PPAs are the most important agreements put in place for solar projects that are not owned by the host building owner. In the case of a PPA the building owner pays only for electricity produced by the solar PV array. If the panels do not perform the owner is protected from financial exposure (except to the extent of any opportunity cost associated with its failure to obtain an offset to its traditional utility consumption).
We are often called in to help our clients negotiate PPAs with solar developers. In this article we discuss the most important features of PPA agreements. Bear in mind that PPAs require mutual agreement by solar developers and the project hosts. There may be provisions that either the developer or the host wishes to adopt in a contract but which the other side may not concede. All negotiations involve a balance of equities. Some people say the perfect deal leaves each of the parties equally happy and unhappy. We highlight important areas to address but must underscore that each of the parties will generally not get 100% of what it wants in a deal.

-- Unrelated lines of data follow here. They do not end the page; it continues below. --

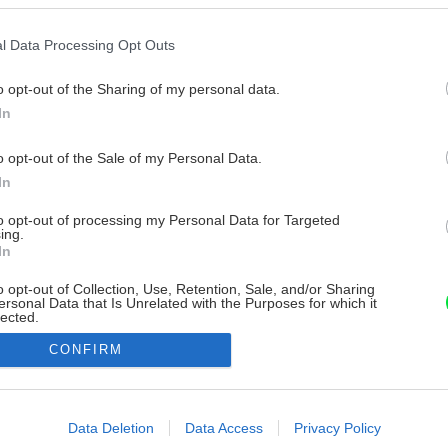
l Data Processing Opt Outs
o opt-out of the Sharing of my personal data.
In
o opt-out of the Sale of my Personal Data.
In
to opt-out of processing my Personal Data for Targeted
ing.
In
o opt-out of Collection, Use, Retention, Sale, and/or Sharing
ersonal Data that Is Unrelated with the Purposes for which it
lected.
Out
CONFIRM
consents
o allow Google to enable storage related to advertising like cookies on
Data Deletion
Data Access
Privacy Policy
evice identifiers in apps.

Terms generally run from 15-25 years. The longer term the lower the PPA price per kilowatt hour; after all, with a longer term the total amount of payments can be spread over a larger amount of solar production. However, note that a developer is looking at the net present value of a stream of payments, not the total of payments. If interest rates are high or the risk of collection is high the value today of a payment between, say, Year 21 and Year 25 will not be high.
A solar PV array will have a certain amount of nameplate Direct Current capacity. In other words, the manufacturer of the panels will certify that the panels are capable of producing a certain amount of electricity per hour in direct sunlight.
The actual production of panels will depend on a few factors:
The most important of these factors is the quantity and quality of the panels. A solar host will generally want the most production possible (as long as the production does not exceed the host’s annual consumption – any excess production over the course of a month or year, depending upon local rules – will be forfeited to the utility). In the case of a rooftop array where space if finite, a host will want panels that produce the largest number of watts per panel.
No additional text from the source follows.